Saturday, 7 April 2012

On Logistics

There is an old aphorism that states, in terms of military activity, that amateurs study tactics while professionals study logistics. Given the great deal of difficulty which modern armies experience in getting into and out of theatres of war, this does seem to be true. The logistical tail of even a relatively small combat force is, in modern armies, huge.

This, of course, has a major knock on effect, in terms of speed of deployment, supply lines and security. One of the aspects of the modern campaigns in Afghanistan are the vulnerability of the supply lines from outside the country to the borders, and also, naturally, within the country itself. One of the factors, I think, in persuading the Russians to quit was the difficulty of resupply and the frequency of convoy ambush.

This is not a modern phenomenon, as I’m sure you know. The French had significant difficulty in Spain. Wellington could shut himself up behind practically impregnable defences, supported by command of the sea, and simply wait for the French armies to run out of supplies and, therefore, be forced to retreat. And that doesn’t say anything about the painful fiasco Napoleon engineered in Russia.

Now, on a tiny scale, I do some vegetable growing. The idea is to get some fresh air during the summer (rather to sit here looking at the garden). One of the things I’ve noticed has been how much effort is required to produce even a small crop. What I produce is by no means sufficient to supply a person even for a week, and that is with modern amenities such as slug repellent and finely honed composts.

I concede that there are probably economies of scale, so if I planted a whole field of, say, cabbages, and looked after them properly (i.e. stopped the slugs before they started), then, at the end of the season, I would probably have a large-ish number of cabbages, possibly enough to feed a company for a week, if they like cabbage soup.

Even modern, peace time, logistic chains can break down, though. There was a recent story on the BBC News site about a tarragon crisis. Apparently, you cannot buy tarragon in UK supermarkets at the moment, because the foreign (I think Spanish) growers have had a bad season, and British supplies have not kicked in yet. Indeed, I’m sitting next to a pot of tarragon seedlings as I type.

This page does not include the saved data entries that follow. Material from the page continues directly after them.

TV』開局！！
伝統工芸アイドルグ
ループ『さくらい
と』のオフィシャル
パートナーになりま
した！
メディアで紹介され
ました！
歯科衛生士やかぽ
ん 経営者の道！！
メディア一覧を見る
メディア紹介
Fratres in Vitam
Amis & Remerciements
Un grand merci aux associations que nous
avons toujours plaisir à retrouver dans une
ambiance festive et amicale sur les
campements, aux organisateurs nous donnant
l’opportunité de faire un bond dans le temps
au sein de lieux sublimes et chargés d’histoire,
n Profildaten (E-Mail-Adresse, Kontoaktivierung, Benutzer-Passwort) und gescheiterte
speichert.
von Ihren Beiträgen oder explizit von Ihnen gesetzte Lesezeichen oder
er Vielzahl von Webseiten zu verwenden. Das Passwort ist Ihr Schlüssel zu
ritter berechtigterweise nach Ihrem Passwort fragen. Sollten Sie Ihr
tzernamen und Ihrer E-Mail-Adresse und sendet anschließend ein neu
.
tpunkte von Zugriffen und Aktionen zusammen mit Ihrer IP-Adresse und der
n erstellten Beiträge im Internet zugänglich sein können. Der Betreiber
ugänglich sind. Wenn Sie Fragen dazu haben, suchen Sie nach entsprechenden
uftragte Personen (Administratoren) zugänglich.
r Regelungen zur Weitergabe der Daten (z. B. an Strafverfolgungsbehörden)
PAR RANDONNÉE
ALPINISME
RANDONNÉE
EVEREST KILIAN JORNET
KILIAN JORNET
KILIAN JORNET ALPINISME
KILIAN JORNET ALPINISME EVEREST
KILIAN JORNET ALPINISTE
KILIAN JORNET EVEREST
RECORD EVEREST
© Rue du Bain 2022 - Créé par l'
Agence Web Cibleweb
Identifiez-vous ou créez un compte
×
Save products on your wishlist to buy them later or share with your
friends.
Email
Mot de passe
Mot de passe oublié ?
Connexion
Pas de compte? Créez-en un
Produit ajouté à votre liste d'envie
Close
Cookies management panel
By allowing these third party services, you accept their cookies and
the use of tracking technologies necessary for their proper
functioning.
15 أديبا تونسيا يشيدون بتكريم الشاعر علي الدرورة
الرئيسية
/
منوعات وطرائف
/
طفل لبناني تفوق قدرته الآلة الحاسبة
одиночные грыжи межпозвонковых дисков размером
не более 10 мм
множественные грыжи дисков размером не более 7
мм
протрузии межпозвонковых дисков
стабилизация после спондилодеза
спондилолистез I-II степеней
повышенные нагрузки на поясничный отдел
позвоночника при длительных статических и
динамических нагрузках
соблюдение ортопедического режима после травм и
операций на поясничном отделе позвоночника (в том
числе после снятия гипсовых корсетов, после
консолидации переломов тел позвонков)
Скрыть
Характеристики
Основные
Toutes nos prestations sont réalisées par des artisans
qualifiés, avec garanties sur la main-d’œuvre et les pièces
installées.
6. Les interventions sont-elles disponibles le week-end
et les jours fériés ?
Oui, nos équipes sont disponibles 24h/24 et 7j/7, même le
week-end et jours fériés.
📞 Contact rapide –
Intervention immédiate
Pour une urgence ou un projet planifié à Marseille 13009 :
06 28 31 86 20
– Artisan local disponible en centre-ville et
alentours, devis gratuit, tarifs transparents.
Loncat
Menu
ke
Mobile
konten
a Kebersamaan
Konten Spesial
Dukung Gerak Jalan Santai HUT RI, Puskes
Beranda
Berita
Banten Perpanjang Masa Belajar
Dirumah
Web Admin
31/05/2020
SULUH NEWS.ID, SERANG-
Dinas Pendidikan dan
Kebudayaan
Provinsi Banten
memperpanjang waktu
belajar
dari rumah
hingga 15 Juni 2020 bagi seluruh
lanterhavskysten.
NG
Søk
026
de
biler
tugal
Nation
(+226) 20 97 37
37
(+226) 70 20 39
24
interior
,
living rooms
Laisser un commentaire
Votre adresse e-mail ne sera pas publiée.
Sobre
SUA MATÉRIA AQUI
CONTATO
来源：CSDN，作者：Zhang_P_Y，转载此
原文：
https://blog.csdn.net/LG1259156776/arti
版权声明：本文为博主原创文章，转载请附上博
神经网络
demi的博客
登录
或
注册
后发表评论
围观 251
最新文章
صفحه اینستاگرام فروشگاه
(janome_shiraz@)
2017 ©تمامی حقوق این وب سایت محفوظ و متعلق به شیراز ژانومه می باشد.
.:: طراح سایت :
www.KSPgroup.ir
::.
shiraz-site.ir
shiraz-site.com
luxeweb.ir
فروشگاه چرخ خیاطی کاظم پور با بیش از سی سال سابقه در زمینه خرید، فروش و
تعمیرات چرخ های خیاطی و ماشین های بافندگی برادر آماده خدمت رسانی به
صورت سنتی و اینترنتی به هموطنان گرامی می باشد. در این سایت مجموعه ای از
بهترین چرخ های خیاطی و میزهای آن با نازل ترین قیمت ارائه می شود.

All this has set me thinking a bit more about generalship and logistics. An army of, say, ten to fifteen thousand men must consume a fantastic amount of food, let alone anything else. The Persian army invading Greece before Plataea is, after all, reported by Herodotus to have drunk several rivers dry. That may be hyperbole, but the pressure on resources that such a force, even if it were ‘only’ twenty thousand strong, would place on those parts where it passed would be massive.

I seem to recall reading an argument that, towards the end of the Thirty Years Was in Germany, the armies became much lighter, and more cavalry and musketeer focussed. It was claimed that this was because the lands being fought over were so devastated that only lighter, faster moving and smaller armies could survive. Mind you, some also argued that this was because of a shift in tactics, so the claim is not so clear cut.

In the English Civil war there was also a trend towards cavalry dominated armies, at least on the Royalist side. This does not seem to have been strictly tactical, but more to do with the fact that infantry are expensive and became difficult to recruit, while cavalry are much easier to retain. While the Parliamentary side had slightly less trouble with this, examination suggests that their logistics were very much centred on some major civilian contractors in London. Without the financial clout of the city, and the control of the sea, the Parliamentary cause would have struggled much more. Mind you, given those facts, you have to be quite impressed that the King lasted as long as he did.

What effects does this have on our wargaming?

It has to be admitted that the usual reply is ‘not much’. The battle is the thing; we are, after all, amateurs, and the thing is that logistics is dull as ditchwater. But it need not be; I’ve referred before to a very simple system of controlling reinforcements which led to some surprisingly realistic results. I’m sure I recall that there are some rules out there for logistics, although mostly they are not used. Even the incorporation of supply lines, with suitable penalties for having them cut would increase our sensitivity to the problem, if not solve it.

Obviously, some people will complain at that and argue ‘the game is the thing’, and to some extent that is the case. But to focus on the battle and tactics alone is to miss out on a large chunk of the constraints and concomitant opportunities which did present themselves to the original generals. Attention to the state of supply of the armies could determine the course of the battle and explain some of the tactical and strategic factors.

For example, the battle of Plataea happened because the Persian cavalry got between the Greeks and their water supply. On a grander scale, the Ottomans were besieging Vienna because they had a series of logistical bases all the way back to Constantinople. They were there because they could be, while the Austrians did not have such a logistical base. Similarly, the Holy Roman Emperor hung on against Gustavus Adolphus in the Thirty Years War because Wallenstein had a massive logistic support and distribution base behind him. Wallenstein was not a particularly brilliant general, but a large army, well fed, has a quality all of its own.

Finally, consider this. We tend to rate generals as good or bad by their battlefield performance. I’ve noted before that generals do not make many decisions actually on the battlefield. The true measure of success of a general is, therefore, their ability to get an army to the field of battle in a reasonable condition to fight at all. Maybe all generals who fought battles should therefore be rated as good.